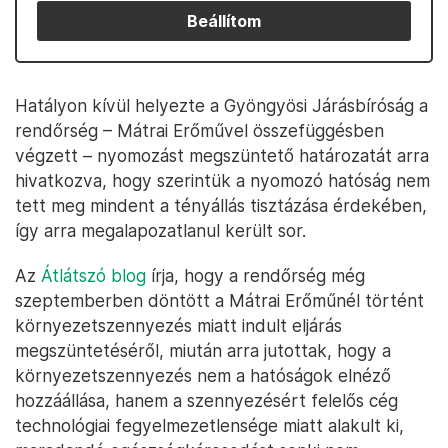
Beállítom
Hatályon kívül helyezte a Gyöngyösi Járásbíróság a
rendőrség – Mátrai Erőművel összefüggésben
végzett – nyomozást megszüntető határozatát arra
hivatkozva, hogy szerintük a nyomozó hatóság nem
tett meg mindent a tényállás tisztázása érdekében,
így arra megalapozatlanul került sor.
Az
Átlátszó blog
írja, hogy a rendőrség még
szeptemberben döntött a Mátrai Erőműnél történt
környezetszennyezés miatt indult eljárás
megszüntetéséről, miután arra jutottak, hogy a
környezetszennyezés nem a hatóságok elnéző
hozzáállása, hanem a szennyezésért felelős cég
technológiai fegyelmezetlensége miatt alakult ki,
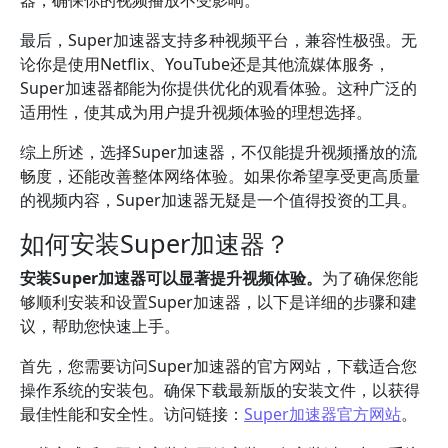
器，确保你的视频播放不受影响。
最后，Super加速器支持多种视频平台，兼容性极强。无
论你是使用Netflix、YouTube还是其他流媒体服务，
Super加速器都能为你提供优化的观看体验。这种广泛的
适用性，使其成为用户提升视频体验的理想选择。
综上所述，选择Super加速器，不仅能提升视频播放的流
畅度，还能改善整体网络体验。如果你希望享受更高质量
的视频内容，Super加速器无疑是一个值得投资的工具。
如何安装Super加速器？
安装Super加速器可以显著提升视频体验。
为了确保您能
够顺利安装和设置Super加速器，以下是详细的步骤和建
议，帮助您快速上手。
首先，您需要访问Super加速器的官方网站，下载适合您
操作系统的安装包。确保下载最新版的安装文件，以获得
最佳性能和安全性。访问链接：
Super加速器官方网站
。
---
- _EXERCISE DETAILS_:
Every line from the one with "megszüntetéséről, miután arra" through the end of the records above belongs in the answer, copied exactly; no picture does.

- _TASK OUTPUT_:
megszüntetéséről, miután arra jutottak, hogy a
környezetszennyezés nem a hatóságok elnéző
hozzáállása, hanem a szennyezésért felelős cég
technológiai fegyelmezetlensége miatt alakult ki,
器，确保你的视频播放不受影响。
最后，Super加速器支持多种视频平台，兼容性极强。无
论你是使用Netflix、YouTube还是其他流媒体服务，
Super加速器都能为你提供优化的观看体验。这种广泛的
适用性，使其成为用户提升视频体验的理想选择。
综上所述，选择Super加速器，不仅能提升视频播放的流
畅度，还能改善整体网络体验。如果你希望享受更高质量
的视频内容，Super加速器无疑是一个值得投资的工具。
如何安装Super加速器？
安装Super加速器可以显著提升视频体验。
为了确保您能
够顺利安装和设置Super加速器，以下是详细的步骤和建
议，帮助您快速上手。
首先，您需要访问Super加速器的官方网站，下载适合您
操作系统的安装包。确保下载最新版的安装文件，以获得
最佳性能和安全性。访问链接：
Super加速器官方网站
。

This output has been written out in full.